------ Provided material
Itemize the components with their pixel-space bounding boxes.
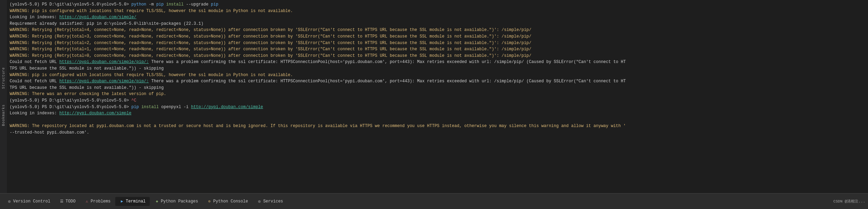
tab-label: Version Control (13, 199, 50, 204)
tab-problems[interactable]: ⚠Problems (80, 197, 115, 206)
tab-terminal[interactable]: ▶Terminal (115, 197, 150, 206)
tab-python-packages[interactable]: ◈Python Packages (150, 197, 202, 206)
terminal-line: (yolov5-5.0) PS D:\git\ai\yolov5-5.0\yol… (10, 97, 865, 104)
tab-python-console[interactable]: ⊙Python Console (203, 197, 252, 206)
side-labels: Structure Bookmarks (0, 0, 7, 193)
terminal-line (10, 117, 865, 123)
structure-label[interactable]: Structure (1, 66, 6, 90)
terminal-line: WARNING: There was an error checking the… (10, 91, 865, 97)
tab-icon: ☰ (59, 199, 64, 204)
terminal-line: WARNING: pip is configured with location… (10, 72, 865, 79)
terminal-line: WARNING: Retrying (Retry(total=0, connec… (10, 53, 865, 59)
terminal-line: WARNING: pip is configured with location… (10, 8, 865, 14)
tab-todo[interactable]: ☰TODO (55, 197, 80, 206)
terminal-line: WARNING: Retrying (Retry(total=3, connec… (10, 33, 865, 40)
tab-version-control[interactable]: ◎Version Control (3, 197, 55, 206)
bookmarks-label[interactable]: Bookmarks (1, 104, 6, 127)
terminal-area[interactable]: (yolov5-5.0) PS D:\git\ai\yolov5-5.0\yol… (7, 0, 868, 193)
terminal-line: (yolov5-5.0) PS D:\git\ai\yolov5-5.0\yol… (10, 1, 865, 8)
terminal-line: WARNING: Retrying (Retry(total=1, connec… (10, 46, 865, 53)
tab-label: TODO (66, 199, 76, 204)
app-window: Structure Bookmarks (yolov5-5.0) PS D:\g… (0, 0, 868, 209)
terminal-line: WARNING: Retrying (Retry(total=2, connec… (10, 40, 865, 46)
tab-label: Terminal (126, 199, 146, 204)
bottom-right-status: CSDN @清相注... (834, 199, 865, 204)
tab-icon: ⊙ (207, 199, 212, 204)
terminal-line: Looking in indexes: https://pypi.douban.… (10, 14, 865, 21)
tab-icon: ▶ (119, 199, 124, 204)
tab-icon: ◎ (257, 199, 262, 204)
tab-label: Python Packages (161, 199, 198, 204)
terminal-line: Could not fetch URL https://pypi.douban.… (10, 78, 865, 91)
tab-icon: ◎ (7, 199, 12, 204)
terminal-line: WARNING: The repository located at pypi.… (10, 123, 865, 129)
tab-label: Problems (91, 199, 111, 204)
bottom-bar: ◎Version Control☰TODO⚠Problems▶Terminal◈… (0, 193, 868, 209)
terminal-line: Looking in indexes: http://pypi.douban.c… (10, 110, 865, 117)
main-area: Structure Bookmarks (yolov5-5.0) PS D:\g… (0, 0, 868, 193)
terminal-line: --trusted-host pypi.douban.com'. (10, 129, 865, 136)
tab-label: Services (263, 199, 283, 204)
tab-label: Python Console (213, 199, 248, 204)
terminal-line: WARNING: Retrying (Retry(total=4, connec… (10, 27, 865, 33)
tab-services[interactable]: ◎Services (253, 197, 287, 206)
terminal-line: Requirement already satisfied: pip in d:… (10, 21, 865, 27)
tab-icon: ◈ (155, 199, 159, 204)
terminal-line: (yolov5-5.0) PS D:\git\ai\yolov5-5.0\yol… (10, 104, 865, 111)
terminal-line: Could not fetch URL https://pypi.douban.… (10, 59, 865, 72)
tab-icon: ⚠ (85, 199, 89, 204)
------------
** Your instructions **
Across the entries, how many lines contain "Retrying"? Reply with the number only.

** Response area **
5